Strona 1 z 1

29 lipca - niedziela

PostNapisane: niedziela, 29 lipca 2012, 09:48
przez Maciek

Re: 29 lipca - niedziela

PostNapisane: niedziela, 29 lipca 2012, 10:03
przez Alicja
Jakże miło dzień się zaczął dzięki Kubkowi :D przyjazny nastrój, można poskubać apetycznych dojrzałych porzeczek, no i czego chcieć więcej :?: :D

Życzę Wszystkim udanej niedzieli :D

Re: 29 lipca - niedziela

PostNapisane: niedziela, 29 lipca 2012, 14:05
przez Ellen
Miłego dnia Wszystkim życzę :)

Obrazek

Obrazek <= A to jest właśnie Maciorowe Bagno :)

Re: 29 lipca - niedziela

PostNapisane: niedziela, 29 lipca 2012, 18:47
przez Kawusia
Nazwa adekwatna do wyglądu :lol: i dobrze, że w internecie nie ma "zmysłu węchu" :mrgreen:

Re: 29 lipca - niedziela

PostNapisane: niedziela, 29 lipca 2012, 19:11
przez Ellen
Kawusia napisał(a):Nazwa adekwatna do wyglądu :lol: i dobrze, że w internecie nie ma "zmysłu węchu" :mrgreen:


Kawusiu :D Wbrew pozorom woda jest czysta i bezzapachowa :mrgreen:

Re: 29 lipca - niedziela

PostNapisane: niedziela, 29 lipca 2012, 19:16
przez Lamika
Mnie się Maciorowe Bagno podoba :) Ma styl :)

Re: 29 lipca - niedziela

PostNapisane: niedziela, 29 lipca 2012, 20:38
przez Pleszka
Ellen napisał(a):Miłego dnia Wszystkim życzę :)


A motyl na kwiatku to rusałka kratkowiec! :)

Re: 29 lipca - niedziela

PostNapisane: niedziela, 29 lipca 2012, 20:40
przez Sokolnik
Dzisiejsze zbiory, około 100-150 jabłek, w ciągu całego sezonu zebraliśmy ok. 600-700 owoców, a to zaledwie jedno drzewo ;)

Obrazek

Re: 29 lipca - niedziela

PostNapisane: niedziela, 29 lipca 2012, 20:44
przez Alicja
Sokolniku :D jabłuszka wyglądają apetycznie, aż przemawiają - mam nadzieję, że pozwolisz mi się poczęstować ;)

Re: 29 lipca - niedziela

PostNapisane: niedziela, 29 lipca 2012, 20:47
przez Lamika
ENTLICZEK-PENTLICZEK - Jan Brzechwa

Entliczek-pentliczek, czerwony stoliczek,
A na tym stoliczku pleciony koszyczek,

W koszyczku jabłuszko, w jabłuszku robaczek,
A na tym robaczku zielony kubraczek.

Powiada robaczek: "I dziadek, i babka,
I ojciec, i matka jadali wciąż jabłka,

A ja już nie mogę! Już dosyć! Już basta!
Mam chęć na befsztyczek!" I poszedł do miasta.

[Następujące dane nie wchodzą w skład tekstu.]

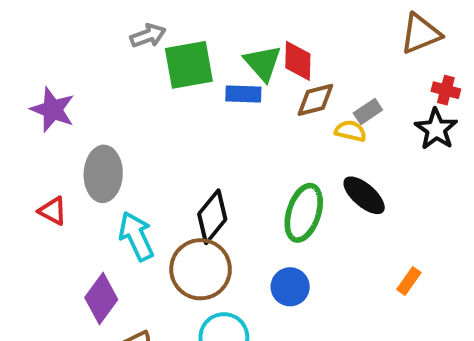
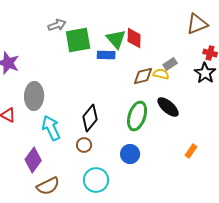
brown diamond: (315, 100) -> (143, 76), moved
brown circle: (201, 269) -> (84, 145), size x0.5

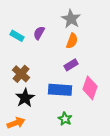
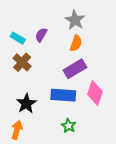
purple rectangle: (71, 65) -> (75, 69), size x1.5
brown cross: (21, 74) -> (22, 62), moved
orange arrow: (16, 123) -> (17, 130), turned -54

Szedł tydzień, a jednak nie zmienił zamiaru,
Gdy znalazł się w mieście, poleciał do baru.

Są w barach - wiadomo - zwyczaje utarte:
Podchodzi doń kelner, podaje mu kartę,

A w karcie - okropność! - przyznacie to sami:
Jest zupa jabłkowa i knedle z jabłkami,

Duszone są jabłka, pieczone są jabłka
I z jabłek szarlotka, i kompot, i babka!

No, widzisz, robaczku! I gdzie twój befsztyczek?
Entliczek-pentliczek, czerwony stoliczek.